Chapitre 1 : La Tarasque de Givors
Ce matin, un épais brouillard envahit la ville. On distingue à peine deux silhouettes sur le quai de la gare. On entend le train au loin. Il entre en gare. Il ne s’arrête pas.
Une locomotive, tous feux éteints, sans machiniste aux commandes, emmène un convoi dévoré par un feu digne des enfers. Les flammes, étirées par la vitesse, essaient d’agripper les colonnes qui soutiennent la verrière de la halle. La rame quitte la gare dans le grincement strident des roues bringuebalées par les aiguillages et s’évanouit en un point orange dans le brouillard. Une traînée de suie se dépose en tourbillons sur les quais.
Gordon, qui protégeait son visage de la chaleur et de la lumière intense du brasier, étend les manches de sa veste et les époussette. D, insensible, ne frémit pas sous le brouillard condensé en d’innombrables gouttelettes glaciales.
— Je croyais qu’il était interdit de fumer dans les gares en France, grommelle Gordon.
— On remet en service les trains à vapeur.
— Tiens, les Français donnent dans l’autodérision, maintenant ?
— C’est pour se rapprocher des petits peuples.
Gordon sourit.

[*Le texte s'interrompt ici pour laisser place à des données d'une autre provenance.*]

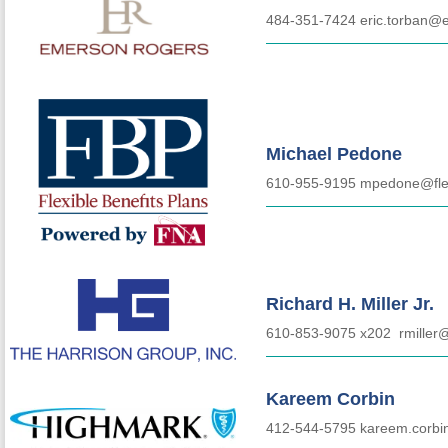
484-351-7424 eric.torban@
Michael Pedone
610-955-9195 mpedone@fle
Richard H. Miller Jr.
610-853-9075 x202
rmiller
Kareem Corbin
412-544-5795 kareem.corb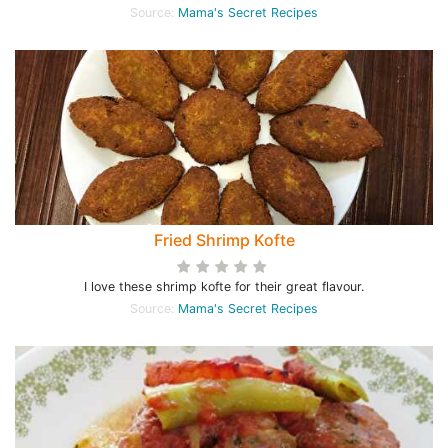
Source:
Mama's Secret Recipes
Fried Shrimp Kofte
I love these shrimp kofte for their great flavour.
Source:
Mama's Secret Recipes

Ce partenaire de mission lui semble prometteur. D glisse son smartphone hors de la poche de son costume noir satiné. Sa silhouette filiforme, habillée d’un complet ajusté et évasé aux jambes, laisse apparaître un visage androgyne, blanc porcelaine. Gordon, aussi intrigué que spontané, se laisse emporter par sa finesse d’Highlander valaisan :
— Comment on t’appelle à Marseille ? Le D, la D ?
— Dominique.
— Damn !
Gordon se rapproche d’un air détaché et jette un regard par-dessus l’épaule de D. Il espère que son parfum lui offrira un indice. D pivote subitement, raclant le sol de ses talons et fouettant le visage de Gordon de ses longs cheveux blancs, attachés en queue-de-cheval.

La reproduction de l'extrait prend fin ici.